Engle broke Clearview’s career rushing record earlier this year. Anthony Hitchens, who went on to Iowa and is now playing inside linebacker for the Kansas City Chiefs, held the mark of 3,864 during his high school career from 2006-09. Engle enters Saturday’s playoff game with 4,131 career yards, including his team-leading 1,030 yards this year. He’s scored 17 touchdowns and has 106 points for the Clippers. He credits his offensive line for his accomplishments.
“I couldn’t have done it without them,” he said. “I have a great relationship with each of my linemen. We’ve played youth (football) together. Our sophomore, junior, senior years, we’ve stuck together. I think that bond is needed not only at running back but your quarterback as well. Me and the quarterback’s (Chase Christensen) relationship with them has helped a lot. We can rely on them. I know the holes will open up.”
It’s a veteran offensive line with senior left tackle Dylan Russ, senior guards Brandon Moore and Avrey Cruz and senior center Javier Coll along with junior right tackle Victor Molina.
The team’s goals this year included winning the final Patriot Athletic Conference Stripes Division and earning a spot in the playoffs. The PAC is dissolving after this school year. Clearview will be a part of a new league consisting of schools from Lorain County.
“The top goal wasn’t to look back on last year,” Engle said. “It’s kind of funny how the year played out – having the same record, the same situation as last year. First goal was a conference championship – the PAC’s last year – we wanted to leave our mark as defending champs two years in a row, and then making the playoffs obviously.”
“We don’t really hide behind that,” said Collier. “It’s our goal every year.”
Saturday, the Clippers will host Marengo Highland to open the Division IV, Region 14 playoffs. It’s the first home playoff game for Clearview since 2008.
“It’s something special,” said Engle. “It hasn’t happened in over a decade. I think it brings the community together even more. It’s going to be a special feeling. Having that bond with the community, we can give back to them in a sense. Giving them the opportunity to watch a playoff game right here in our home town.”
“They really wanted to get a home field playoff game,” Collier said. “To be on Tom Hoch Field for the first time since 2008 is pretty special.”
Both teams are 9-1 on the year and enter on nine-game winning streaks.
Engle, an honor student, and his teammates had the opportunity to grade film of Highland with the coaching staff over the past weekend to draw up a game plan.

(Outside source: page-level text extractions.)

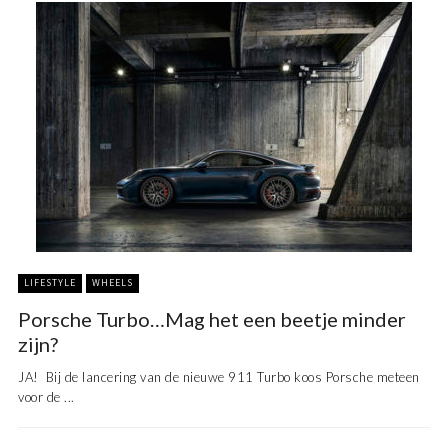
LIFESTYLE
WHEELS
Porsche Turbo…Mag het een beetje minder
zijn?
JA! Bij de lancering van de nieuwe 911 Turbo koos Porsche meteen
voor de ...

“We got the film on (Highland) this past Saturday,” Engle said. “Weekend was up to us to watch our own film and tell the coaches what we see. (Tuesday) we’ll go over it as a team, go over with the coaches for adjustments. From what I’ve seen, (Highland) likes to run the ball a lot. They won’t pass it too much. Remind me of like a Columbia – like to run the ball, be more physical.”
Engle understands his role as a huge part of Clearview’s offense.

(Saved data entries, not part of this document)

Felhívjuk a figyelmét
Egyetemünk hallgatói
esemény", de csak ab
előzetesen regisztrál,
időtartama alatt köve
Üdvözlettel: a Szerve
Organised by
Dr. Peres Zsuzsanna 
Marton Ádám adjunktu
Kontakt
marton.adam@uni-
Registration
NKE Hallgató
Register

“First of all, it would be ball security,” he said. “I think that’s huge. It came up a week or two ago where I really never experienced a game where I questioned my ball security. I think that’s something I’ve focused on.”
Engle’s been pretty dependable with the football. In 165 attempts, he’s lost only three fumbles. He knows there are other responsibilities as a tailback.

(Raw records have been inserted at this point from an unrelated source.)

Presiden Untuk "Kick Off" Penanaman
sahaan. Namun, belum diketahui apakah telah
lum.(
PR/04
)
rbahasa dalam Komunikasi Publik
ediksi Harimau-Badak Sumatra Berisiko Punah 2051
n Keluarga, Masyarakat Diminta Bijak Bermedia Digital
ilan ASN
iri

“Pass blocking,” he said. “I’ve got to stay on top of that, especially this week, and then just hitting the holes hard.”
Collier knows Engle’s contributions run much deeper than just running the ball.
“If you watch him throughout the course of the game,” said Collier, “he’s helping kids, pointing things out to us – assignments that maybe they didn’t see. He’s got a really good football mind. To watch him run the ball and see the kind of patience that he has, to let blocks develop in front of him, not a lot of kids are that patient when they have the ball in their hand.”